また、原作キャラを貶める意図は一切御座いません。




トリガーを引いたのは 前編

部屋の外でバイクが止まった音がした。

その後すぐに、喧しい話し声が聞こえてくる。今日も奴らが来たらしい。

カーテンを開けて外を見る。道路の近くの自販機周りに、4人ほどが集まっている。ここ最近はずっとこの調子だ。

溜息を一つついて、パソコンに向かう。

予め仕組んであったプログラムを起動して、その時を待った。

 

 

 

 

 

「…ファイナルラウンド」

 

花岡ユズはこの日、自室で格闘ゲームをプレイしていた。

彼女はミレニアムサイエンススクール、ゲーム開発部所属である。つまり、大のゲーム愛好家だ。性格は内向的であるが、部活に賭ける情熱は人一倍強い。

 

「…そこっ」

 

彼女の強みは目の良さと反射神経。

ワンフレームの動きも見逃さない目の良さ、それに追随する指先の動き。

それは数多のプロゲーマーたちにも負けず劣らず。その強さから、界隈では「UZQueen」として名を馳せている。

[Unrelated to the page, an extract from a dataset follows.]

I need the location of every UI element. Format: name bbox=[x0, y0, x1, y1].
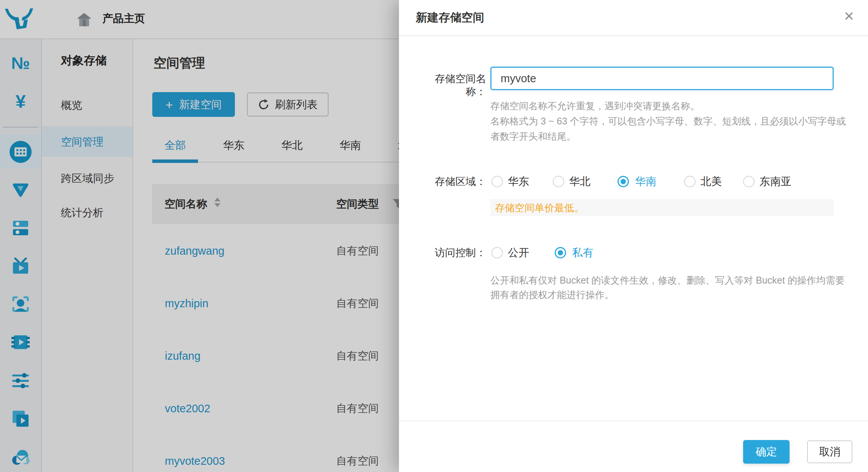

相手のHPバーが赤くなる。それを見てすかさず、必殺のコンボを組み立てる。相手は成すすべなく撃破された。

 

「…やった」

 

そう言った時だった。窓の外が急に明るくなる。

今は夜の1時前だ。外が明るいわけがない。

 

「何が起こってるんだろ」

 

何時も締め切っている部屋の窓を開け、ベランダに出る。

 

「…嘘」

 

信じられないものを見た。

柵の向こう側、道路沿いの自販機の近く。

――人が、燃えている。

突然飛び込んできたあまりにもショッキングな光景に、身体が恐怖で震え始める。嫌な汗が止まらない。

――通報。通報しなければ。

 

「あ、あ、通報、しないと…え、えと、救急?消防?番号、番号は――」

 

手が震えて、うまく番号を打てない。何とか打ち込んで、電話を掛ける。

 

『はい、消防局です。救急ですか?消防ですか?』

「ひ、人が燃えてるんです。は、はやく、はやく来て――!」

 

 

 

 

 

『多磨川橋梁の復旧作業は予定通り行われ、今週末には上り線、下り線ともに開通する見通しです。またアオバ区鉄橋に於いても――』

『シラトリ本局から交機23、応答お願いします』

 

一本の無線。しかも名指しである。

しかし、以前のような緊急性のある事案ではないようで、無線から聞こえた声はのんびりと間延びしていた。

 

「キリノ、取ってくれない?」

「はい。こちら交機23です」

『交機23、カンナ局長がフブキ巡査をお呼びです。至急本局へお戻り下さい』

「ですって、フブキ」

「カンナ局長が、ねぇ…」

 

もう正直この時点で嫌な予感しかしない。が、呼び出しを無視するほど、私は不真面目でもない。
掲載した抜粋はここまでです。